The pandemic has had a multiplier effect on people’s stress levels leading to breakdown in emotional and mental wellbeing across most age groups. It has also accelerated the attention and focus by individuals, associations and national and international health and government bodies on addressing issues related to stress and its management.
Stress and lack of quality sleep are considered serious public health challenges despite modern lifestyles, comforts, and technological advances. The COVID-19 pandemic has genuinely brought attention to this pre-existing stress problem, which has been made significantly worse by the pandemic.
The International Journal of Environmental Research and Public Health has recently published a study conducted by US researchers during the COVID-19 pandemic. The study showed that ‘Heartfulness Meditation’, a simple heart-based meditation practice aimed at attaining a balanced state of mind, was associated with significant reduction in perceived stress and improvement in the quality of sleep of participants who completed the online-based meditation program.

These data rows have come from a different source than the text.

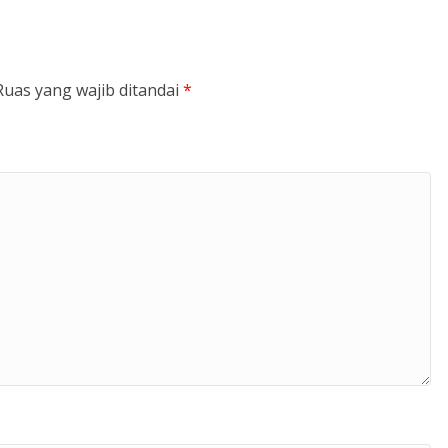
Ruas yang wajib ditandai
*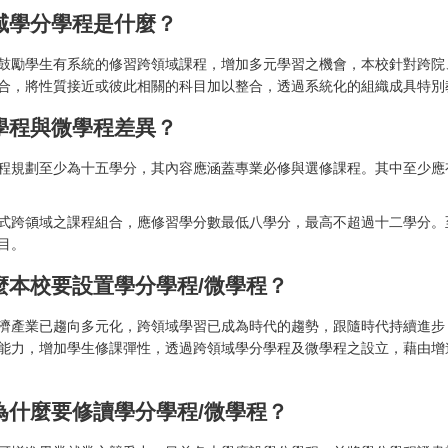
域學分學程是什麼？
鼓勵學生有系統的修習跨領域課程，增加多元學習之機會，本校針對跨院
合，將性質接近或彼此相關的科目加以整合，透過系統化的組織成具特別
學程與微學程差異？
程規劃至少為十五學分，其內容應涵蓋專業必修與選修課程。其中至少應
式跨領域之課程組合，應修習學分數最低八學分，最高不超過十二學分。
目。
麼本校要設置學分學程/微學程？
濟產業已趨向多元化，跨領域學習已成為時代的趨勢，跟隨時代持續進步
能力，增加學生修課彈性，透過跨領域學分學程及微學程之設立，藉由增
為什麼要修讀學分學程/微學程？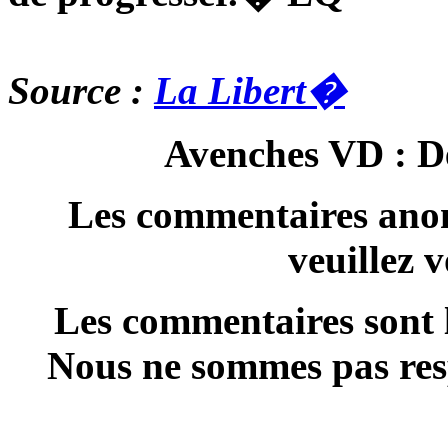
Source :
La Libert�
Avenches VD : De
Les commentaires anon
veuillez 
Les commentaires sont l
Nous ne sommes pas resp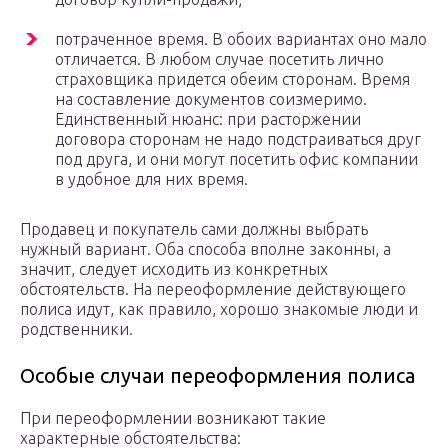
потраченное время. В обоих вариантах оно мало
отличается. В любом случае посетить лично
страховщика придется обеим сторонам. Время
на составление документов соизмеримо.
Единственный нюанс: при расторжении
договора сторонам не надо подстраиваться друг
под друга, и они могут посетить офис компании
в удобное для них время.
Продавец и покупатель сами должны выбрать
нужный вариант. Оба способа вполне законны, а
значит, следует исходить из конкретных
обстоятельств. На переоформление действующего
полиса идут, как правило, хорошо знакомые люди и
родственники.
Особые случаи переоформления полиса
При переоформлении возникают такие
характерные обстоятельства: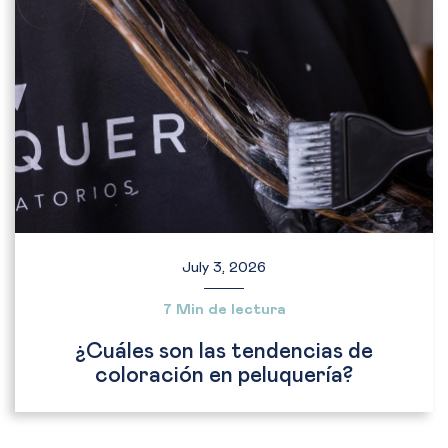
July 3, 2026
7 Min de lectura
¿Cuáles son las tendencias de
coloración en peluquería?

The study by the US researchers aimed to investigate whether using a virtual heart-based meditation program is associated with improved stress levels and quality of sleep. The researchers enrolled 63 participants to receive an eight-week virtually conducted Heartfulness Meditation program. Of these, 36 (57%) completed the entire eight weeks of the Heartfulness meditation program.

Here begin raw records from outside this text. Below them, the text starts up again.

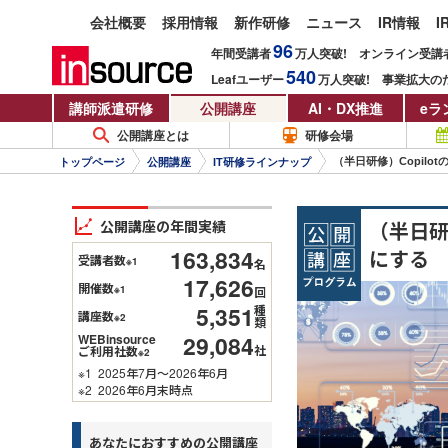
会社概要
採用情報
新作研修
ニュース
IR情報
I
96
年間受講者
万人
突破!
オンライン受講
540
Leafユーザー
万人
突破!
事業拡大の
講師派遣研修
公開講座
AI・DX推進
eラ
公開講座とは
研修会場
（半日研修）Copil
トップページ
公開講座
IT研修ラインナップ
公開講座の年間実績
（半日研
163,834
にする
受講者数
※1
名
17,626
開催数
※1
回
5,351
種
講座数
※2
類
29,084
WEBinsource
社
ご利用社数
※2
※1
2025年7月～2026年6月
※2
2026年6月末時点
あなたにおすすめの公開講座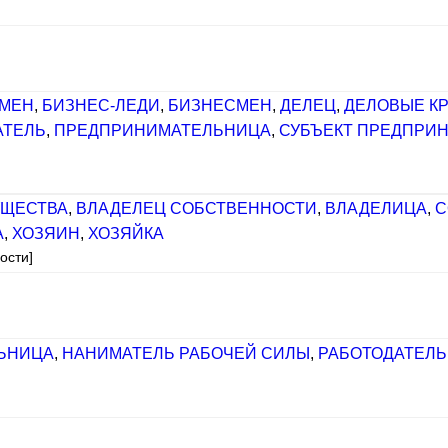
МЕН
,
БИЗНЕС-ЛЕДИ
,
БИЗНЕСМЕН
,
ДЕЛЕЦ
,
ДЕЛОВЫЕ К
АТЕЛЬ
,
ПРЕДПРИНИМАТЕЛЬНИЦА
,
СУБЪЕКТ ПРЕДПРИ
УЩЕСТВА
,
ВЛАДЕЛЕЦ СОБСТВЕННОСТИ
,
ВЛАДЕЛИЦА
,
С
А
,
ХОЗЯИН
,
ХОЗЯЙКА
ости]
ЬНИЦА
,
НАНИМАТЕЛЬ РАБОЧЕЙ СИЛЫ
,
РАБОТОДАТЕЛЬ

The participants were recommended to attend a minimum of two out of a total of eight virtual trainer-guided group Heartfulness relaxation and meditation sessions each week.
The sessions included 5–7 minutes of relaxation followed by 20 minutes of meditation. Participants were also provided instructions on using the phone application called ‘HeartsApp’ on their phones. They could connect as an anonymous seeker with a Heartfulness trainer through the application and meditate without any audiovisual interaction. They were also advised to undertake self-practices to the best of their abilities.
The study showed that following Heartfulness meditation practice, PSS and PSQI — two widely used measurements of perceived stress level in respondents — improved significantly in the participants. Based on these observations, the researchers suggested that meditation programs offered via virtual platforms can offer a convenient, helpful, and easily accessible tool to a large community to help improve the psychological wellbeing of individuals.
The researchers added that the results enhance understanding on how Heartfulness meditation practice helps reduce stress and improve the quality of sleep. Our qualitative analysis suggests these effects could be because a simple heart-based meditation brought a ‘calming effect’ in our participants, resulting in ‘inner peace’. Such an effect also resulted in inner changes in our participants, including positive thinking, accepting and empathic attitude, and an increase in awareness of one’s own emotions and the needs of others.”
This study adds to the existing literature supporting the benefits of Heartfulness practice, as reported by some previous studies showing the benefit of Heartfulness relaxation and meditation to reduce stress, burnout, loneliness, and improve the quality of sleep.